Juan Pablo Ramírez Velásquez (26 November 1997) is a Colombian footballer who plays as an attacking midfielder for Brazilian club América Mineiro, on loan from Atlético Nacional.

Club career
Ramírez was born in Rionegro, and started his career with his hometown club Deportivo Rionegro (later renamed Leones FC). He made his first team debut for the side on 11 May 2014, starting in a 0–2 Categoría Primera B away loss against Real Santander.

After featuring regularly for Leones in the 2014 Copa Colombia, Ramírez moved to Atlético Nacional in 2015 and returned to the youth setup. Promoted to the main squad for the 2016 campaign, he made his Categoría Primera A debut on 9 June of that year by coming on as a late substitute for Macnelly Torres in a 1–1 draw at Atlético Junior.

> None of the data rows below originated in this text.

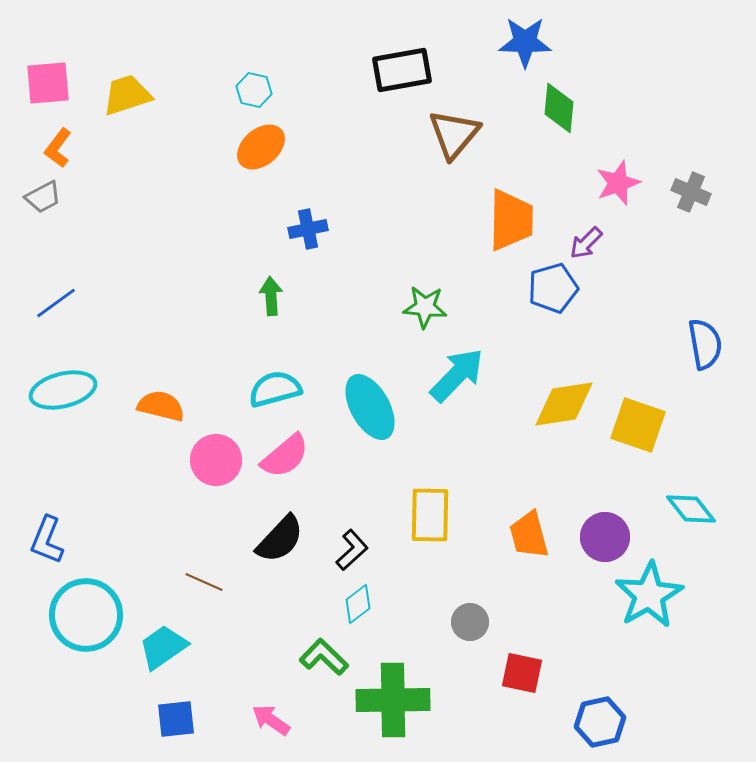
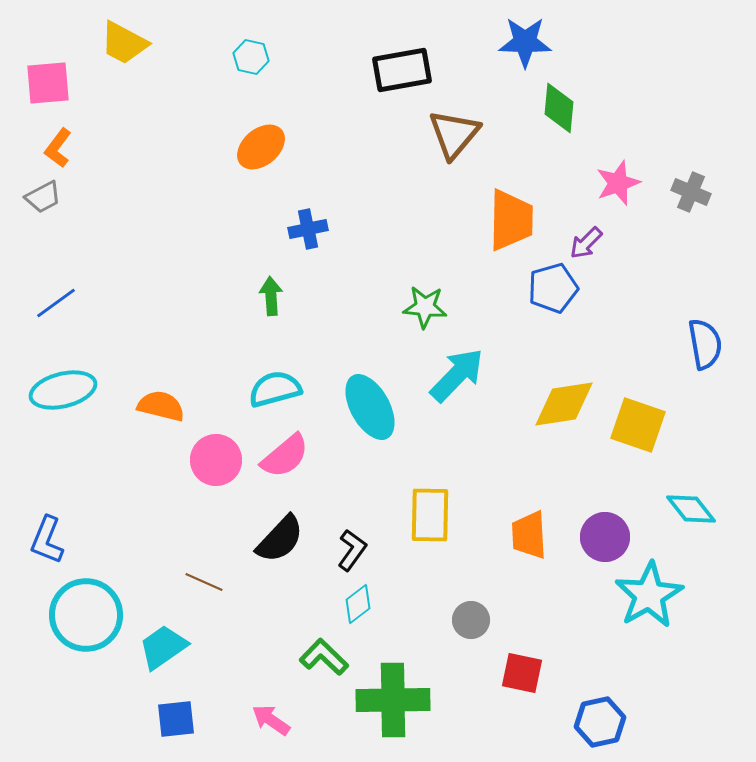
cyan hexagon at (254, 90): moved 3 px left, 33 px up
yellow trapezoid at (127, 95): moved 3 px left, 52 px up; rotated 134 degrees counterclockwise
orange trapezoid at (529, 535): rotated 12 degrees clockwise
black L-shape at (352, 550): rotated 12 degrees counterclockwise
gray circle at (470, 622): moved 1 px right, 2 px up
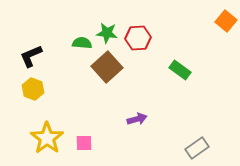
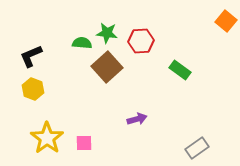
red hexagon: moved 3 px right, 3 px down
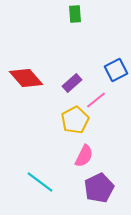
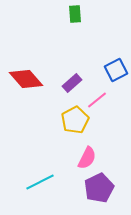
red diamond: moved 1 px down
pink line: moved 1 px right
pink semicircle: moved 3 px right, 2 px down
cyan line: rotated 64 degrees counterclockwise
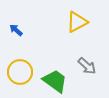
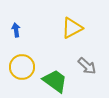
yellow triangle: moved 5 px left, 6 px down
blue arrow: rotated 40 degrees clockwise
yellow circle: moved 2 px right, 5 px up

Ramírez scored his first professional goal on 2 July 2016, netting his team's first in a 3–3 away draw against Alianza Petrolera. He could not establish himself as a regular starter for the Verdolagas, and subsequently served loans at Deportivo Pasto and former side Leones before being recalled by Atlético Nacional in July 2018.

In February 2020, Ramírez moved to Atlético Bucaramanga on loan for the season. On 9 November, still owned by Atlético Nacional, he joined Brazilian Série A side Bahia on loan until December 2021.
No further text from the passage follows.